Calendrier mural avec photos de Georg Berg disponible en librairie (également en ligne) en différentes tailles : Monastère de Rila – Patrimoine culturel mondial en Bulgarie (*)
Le projet « The Red Flat » à Sofia est une histoire contemporaine vivante
Le traitement de l’époque où la Bulgarie faisait politiquement partie du bloc de l’Est n’a pas encore trouvé d’écho dans les grands musées du pays. L’initiative privée de quelques jeunes gens, qui ont loué en avril 2019 un appartement urbain à Sofia et l’ont aménagé avec des objets collectés et donnés dans le cercle de leurs connaissances, est donc d’autant plus remarquable. Les toruristes étrangers ne sont pas les seuls à être enthousiastes à l’idée de se replonger dans l’époque de Reagan et Gorbatchev, les jeunes Bulgares le sont aussi.
On peut réserver des visites guidées juste à côté, dans un magasin qui propose également d’autres projets touristiques non conventionnels pour la Bulgarie.
Dans l’appartement The Red Flat, rien ne rappelle un musée. Tous les meubles peuvent et doivent même être utilisés. Des livres et des disques sont à disposition comme documents originaux. Il y a même une boisson rafraîchissante bulgare classique dans le réfrigérateur. Elle brille en couleur fluo dans le verre d’eau et son goût sucré réveille chez les Bulgares qui ont encore vécu la guerre froide de nombreux souvenirs sur lesquels on peut échanger dans le salon.
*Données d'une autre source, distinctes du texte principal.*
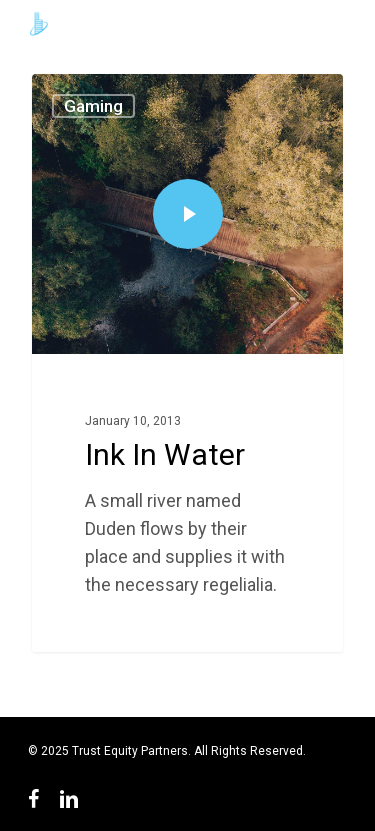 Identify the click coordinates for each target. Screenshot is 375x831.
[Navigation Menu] (337, 24)
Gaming (93, 106)
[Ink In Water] (187, 363) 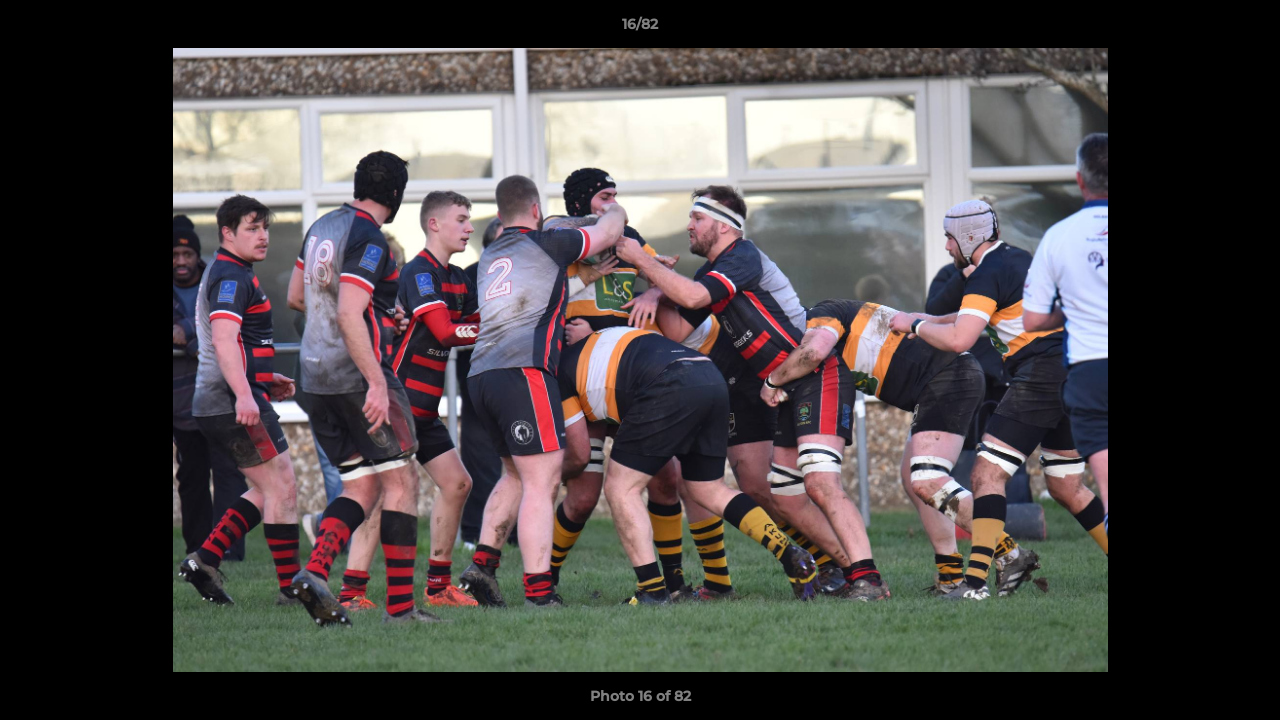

La Bulgarie est un pays secret
La Bulgarie est un pays passionnant où il y a beaucoup à découvrir. Le coût de la vie s’oriente vers les revenus bulgares et est relativement bon marché. Ceux qui souhaitent partir à la découverte de la Bulgarie peuvent donc éviter en toute confiance les centres de tourisme de masse connus sur les bords de la mer Noire.
Ce voyage de recherche a été soutenu par le ministère bulgare du Tourisme.